Users of pesticides first and foremost are interested in controlling the pest to avoid loss or protect their crop. Their interest mostly aligns with the manufacturer, not necessarily with EPA’s view. Though they too do not want to hurt themselves or others, that is not the prime consideration.

If you are a state pesticide regulatory agency, you want a label that makes sense to the user. It needs to be clear and enforceable because enforcement is their primary interest, mitigating risk and the user making a profit is not their focus.

Finally, if you are the general public or an environmental advocate, your highest concern is getting a plentiful and safe food supply without worrying about getting cancer, having your children harmed, and/or having your garden destroyed by spray drift. Environmentalists also place enormous emphasis on protecting endangered species, water quality, and the air. For both entities, the label does not impact them directly, but indirectly it does by reducing risk to an acceptable level. So they align mostly with EPA.

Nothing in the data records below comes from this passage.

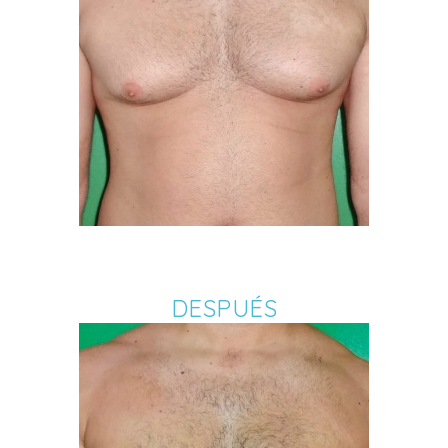
DESPUÉS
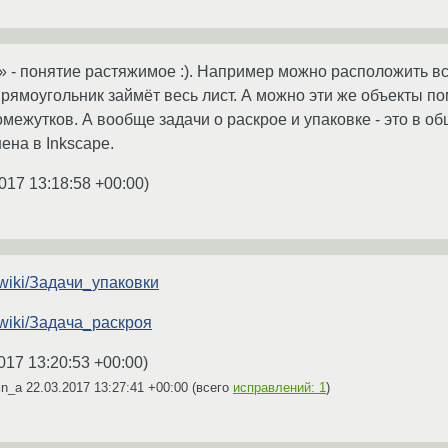
 - понятие растяжимое :). Например можно расположить все 
ямоугольник займёт весь лист. А можно эти же объекты пом
межутков. А вообще задачи о раскрое и упаковке - это в о
ена в Inkscape.
017 13:18:58 +00:00
)
rg/wiki/Задачи_упаковки
rg/wiki/Задача_раскроя
017 13:20:53 +00:00
)
in_a
22.03.2017 13:27:41 +00:00
(всего
исправлений: 1
)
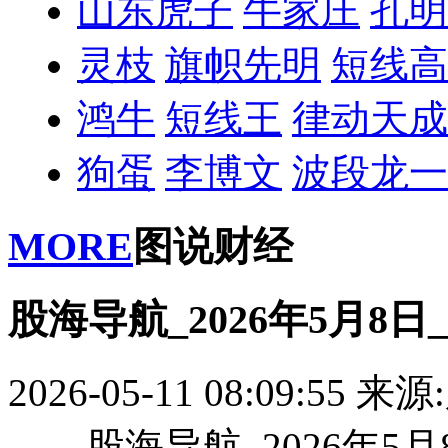
山东虎子
牛家庄
孔明
灵枝
旗帜先明
短线高
鸿牛
短线王
律动天成
狗蛋
李博文
波段龙一
MORE
图说财经
股海导航_2026年5月8
2026-05-11 08:09:55
来源
股海导航_2026年5月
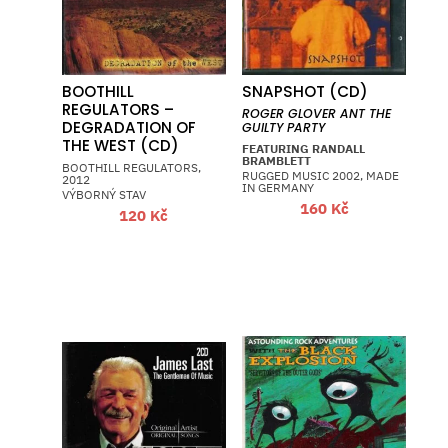
BOOTHILL
SNAPSHOT (CD)
REGULATORS –
ROGER GLOVER ANT THE
DEGRADATION OF
GUILTY PARTY
THE WEST (CD)
FEATURING RANDALL
BRAMBLETT
BOOTHILL REGULATORS,
RUGGED MUSIC 2002, MADE
2012
IN GERMANY
VÝBORNÝ STAV
160
Kč
120
Kč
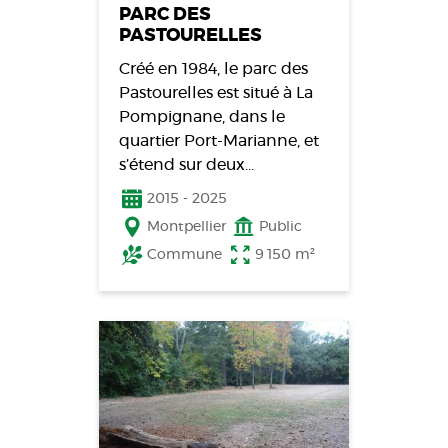
PARC DES
PASTOURELLES
Créé en 1984, le parc des
Pastourelles est situé à La
Pompignane, dans le
quartier Port-­Marianne, et
s’étend sur deux…
2015
-
2025
Montpellier
Public
Commune
9 150 m²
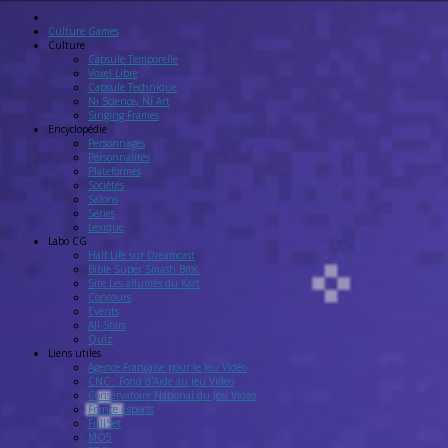
Culture Games
Culture
Capsule Temporelle
Voxel Libre
Capsule Technique
Ni Science, Ni Art
Singing Frames
Encyclopédie
Personnages
Personnalités
Plateformes
Sociétés
Salons
Séries
Lexique
Labo
CG
Half Life sur Dreamcast
Bible Super Smash Bros.
Site Les allumés du Kart
Concours
Events
All-Stars
Quiz
Liens
utiles
Agence Française pour le Jeu Vidéo
CNC : Fond d'Aide au Jeu Vidéo
Conservatoire National du Jeu Vidéo
France Esports
FullSet
MO5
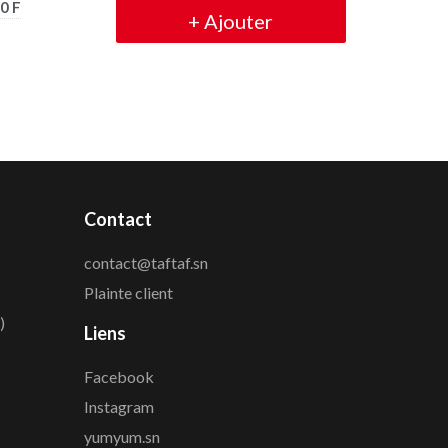
0 F
+
Ajouter
Contact
contact@taftaf.sn
Plainte client
)
Liens
Facebook
Instagram
yumyum.sn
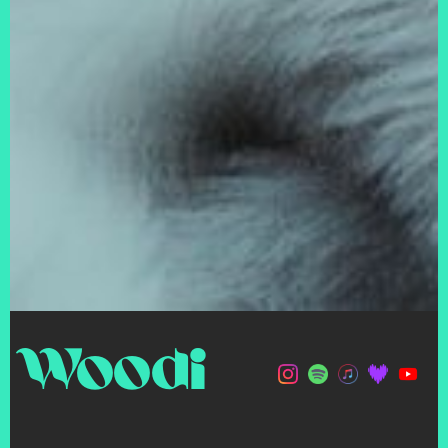
Woodi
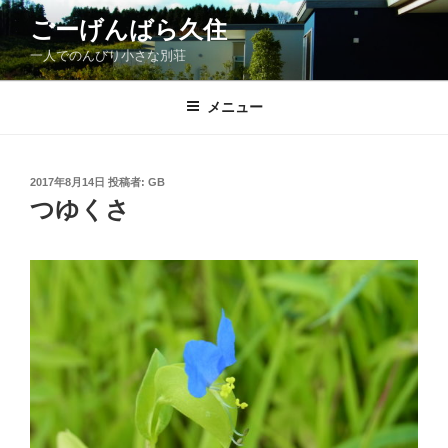
コ
ごーげんばら久住
ン
一人でのんびり小さな別荘
テ
ン
ツ
メニュー
へ
ス
キ
投
2017年8月14日
投稿者:
GB
稿
ッ
つゆくさ
日:
プ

Until 2017, all these groups had their very own narrow areas of emphasis. That changed this past summer. EVERYONE is now focused squarely on the label to accomplish all these goals simultaneously and seamlessly. Which means ultimately it is now in the hands of the person operating the sprayer. As the label so frankly reminds us:

“AVOIDING SPRAY DRIFT AT THE APPLICATION SITE IS THE RESPONSIBILITY OF THE APPLICATOR. The interaction of equipment and weather related factors must be monitored to maximize performance and on-target spray deposition. The applicator is responsible for considering all of these factors when making a spray decision. The applicator is responsible for compliance with state and local pesticide regulations, including any state or local pesticide drift regulations.”